§ Exercise instructions
What is needed is every line of the data that includes the word "kapi". Please copy each one.

——————————

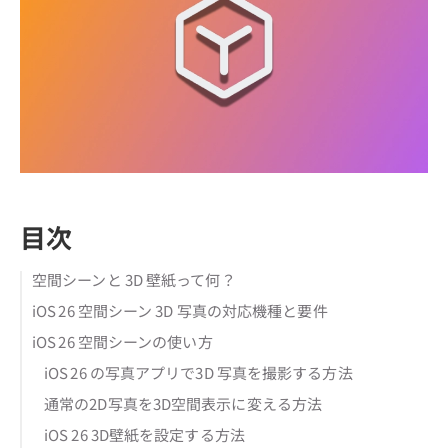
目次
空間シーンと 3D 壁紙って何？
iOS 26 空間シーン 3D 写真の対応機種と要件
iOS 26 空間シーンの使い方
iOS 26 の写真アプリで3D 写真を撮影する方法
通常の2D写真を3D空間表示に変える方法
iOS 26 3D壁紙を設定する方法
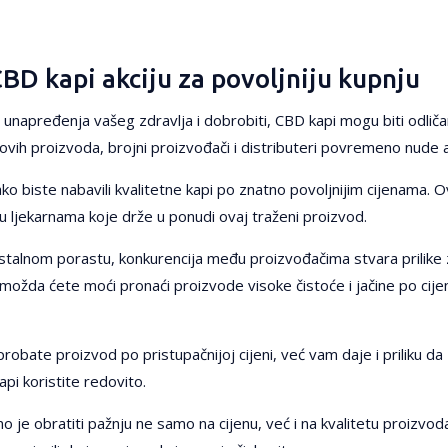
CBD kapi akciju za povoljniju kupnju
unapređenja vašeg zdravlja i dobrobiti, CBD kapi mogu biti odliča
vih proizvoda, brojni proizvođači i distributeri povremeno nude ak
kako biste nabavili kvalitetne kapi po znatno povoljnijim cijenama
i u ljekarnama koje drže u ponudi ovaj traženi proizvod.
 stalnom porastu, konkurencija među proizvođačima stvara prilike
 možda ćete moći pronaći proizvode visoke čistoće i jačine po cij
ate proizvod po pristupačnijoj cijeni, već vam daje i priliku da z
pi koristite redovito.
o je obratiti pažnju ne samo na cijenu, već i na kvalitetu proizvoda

——————————

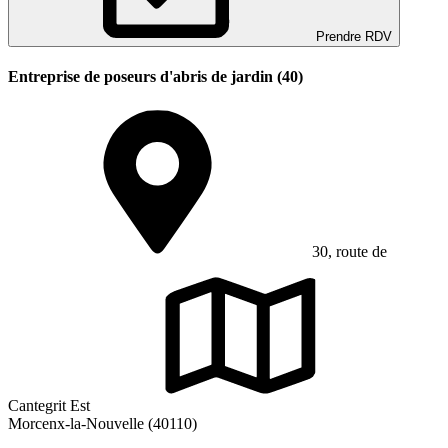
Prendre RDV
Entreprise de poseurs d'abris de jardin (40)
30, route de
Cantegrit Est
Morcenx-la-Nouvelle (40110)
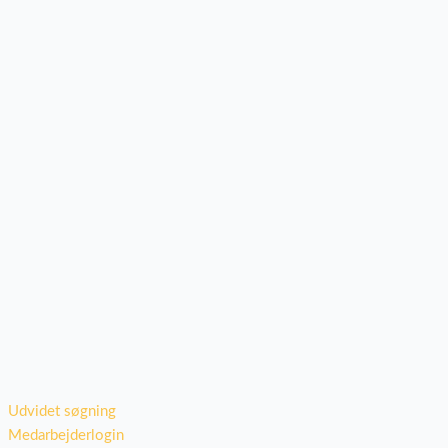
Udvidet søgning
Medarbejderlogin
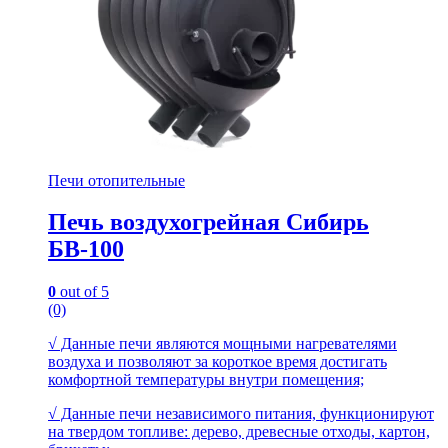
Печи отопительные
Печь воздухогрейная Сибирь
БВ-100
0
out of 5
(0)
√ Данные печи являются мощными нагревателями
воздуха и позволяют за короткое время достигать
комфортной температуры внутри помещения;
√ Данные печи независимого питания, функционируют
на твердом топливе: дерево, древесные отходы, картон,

——————————

§ Answer section
CBD kapi akciju za povoljniju kupnju
unapređenja vašeg zdravlja i dobrobiti, CBD kapi mogu biti odliča
kako biste nabavili kvalitetne kapi po znatno povoljnijim cijenama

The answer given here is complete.